AWS Cloud9 Environment

The next microservice we need for our TravelBuddy serverless application is the FlightSpecials API. We have seen FlightSpecials before in this course, so it should be familiar to you. It functions the same way as the HotelSpecials API in that it must be deployed with VPC integration so it can connect to the MySQL database to query for data. Instead of manually packaging and deploying this microservice, we will use CodeStar to build out a full CI/CD pipeline for us, as we have done in previous labs. So, since you have created CI/CD pipelines using AWS CodeStar a few times now, we are not going to provide you with full step-by-step instructions. If you need help, ask a Lab Assistant how to complete the tasks required to create a new CodeStar project and deploy the FlightSpecials code over the sample application provided by CodeStar.


Create a CI/CD pipeline with AWS CodeStar

  1. Create a new AWS CodeStar Web Service project targeting Java on AWS Lambda. Call the project FlightSpecialsAPI. If you need help with this task, see the CodeStar documentation.
  2. Create the CodeStar project from your Cloud9 IDE. See the documentation.
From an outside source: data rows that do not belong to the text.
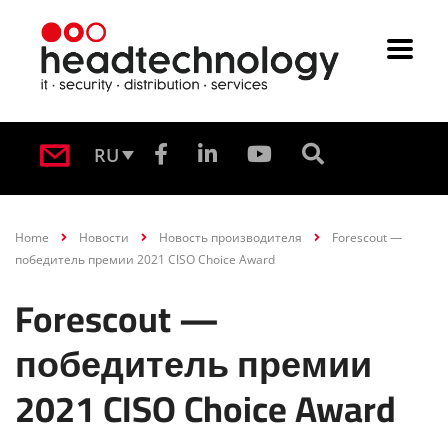
RU
Home
Новости
Новость производителя
Forescout —
победитель премии 2021 CISO Choice Award
Forescout —
победитель премии
2021 CISO Choice Award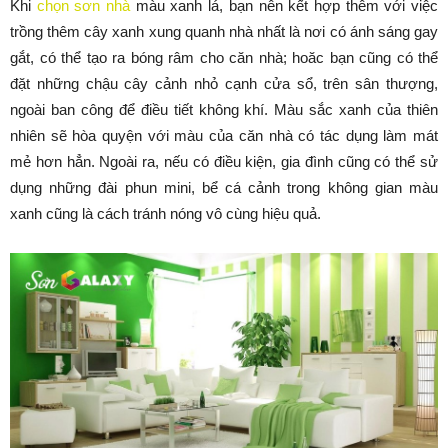
Khi
chọn sơn nhà
màu xanh lá, bạn nên kết hợp thêm với việc
trồng thêm cây xanh xung quanh nhà nhất là nơi có ánh sáng gay
gắt, có thể tạo ra bóng râm cho căn nhà; hoăc bạn cũng có thể
đặt những chậu cây cảnh nhỏ cạnh cửa sổ, trên sân thượng,
ngoài ban công để điều tiết không khí. Màu sắc xanh của thiên
nhiên sẽ hòa quyện với màu của căn nhà có tác dụng làm mát
mẻ hơn hẳn. Ngoài ra, nếu có điều kiện, gia đình cũng có thể sử
dụng những đài phun mini, bể cá cảnh trong không gian màu
xanh cũng là cách tránh nóng vô cùng hiệu quả.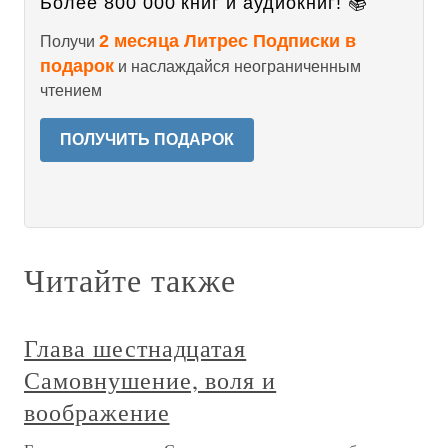
Более 800 000 книг и аудиокниг! 📚
2 месяца Литрес Подписки в
Получи
подарок
и наслаждайся неограниченным
чтением
ПОЛУЧИТЬ ПОДАРОК
Читайте также
Глава шестнадцатая
Самовнушение, воля и
воображение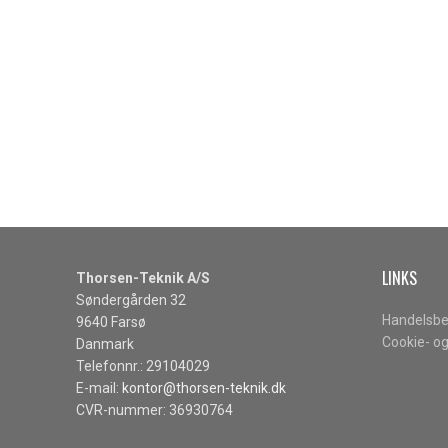
LINKS
Thorsen-Teknik A/S
Søndergården 32
Handelsbe
9640 Farsø
Cookie- og
Danmark
Telefonnr.: 29104029
E-mail:
kontor@thorsen-teknik.dk
CVR-nummer: 36930764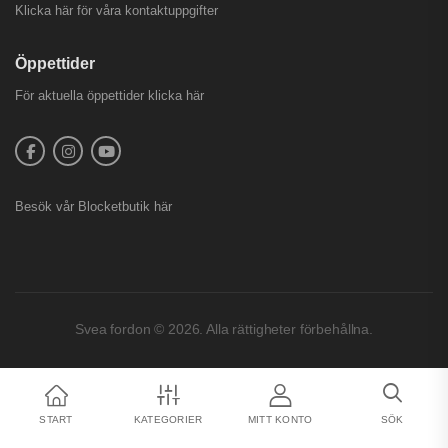
Klicka här för våra kontaktuppgifter
Öppettider
För aktuella öppettider
klicka här
Besök vår
Blocketbutik
här
Svea fordon © 2026. Alla rättigheter förbehållna.
START
KATEGORIER
MITT KONTO
SÖK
Remember to add the git config helpers setup as below:
cd ~/environment
aws codestar create-project --generate-cli-skeleton | tee template.yml

This will create a template.yml file with the base skeleton. It requires details the following details to be updated. You can think of this as an overlay to create your CodeStar project, which will use the toolchain and zip file for your creation of the codestar project

  • S3 bucket name and key: This is the details for codestar deployment on where to grab the build for the pipeline.
  • Destination: This is the name of the codecommit repository or github repository, we are only using codecommit, but you can adapt this if you need to grab from your github repo.
  • Toolchain: this is a cloudformation template which sets up the required toolchain elements. It is the same as what has been done for you in eclipse, and will will create the following resources.
    • CodeCommit - s3bucket and policies to store the artifact
    • CodeCommit event - codecommit change occurs to action a new build
    • CodeBuild project - to build based off of the buildspec.yml
    • CodePipeline - project pipeline which will action all the required phases
  1. Download and open the toolchain.yml file found here: toolchain.yml

We need to change the details for the toolchain.yml file to point to the correct docker container to be used. The docker container has all the pre-built requirements based on different requirements. In this website look for the one which will suit our JAVA 1.8, maven requirements.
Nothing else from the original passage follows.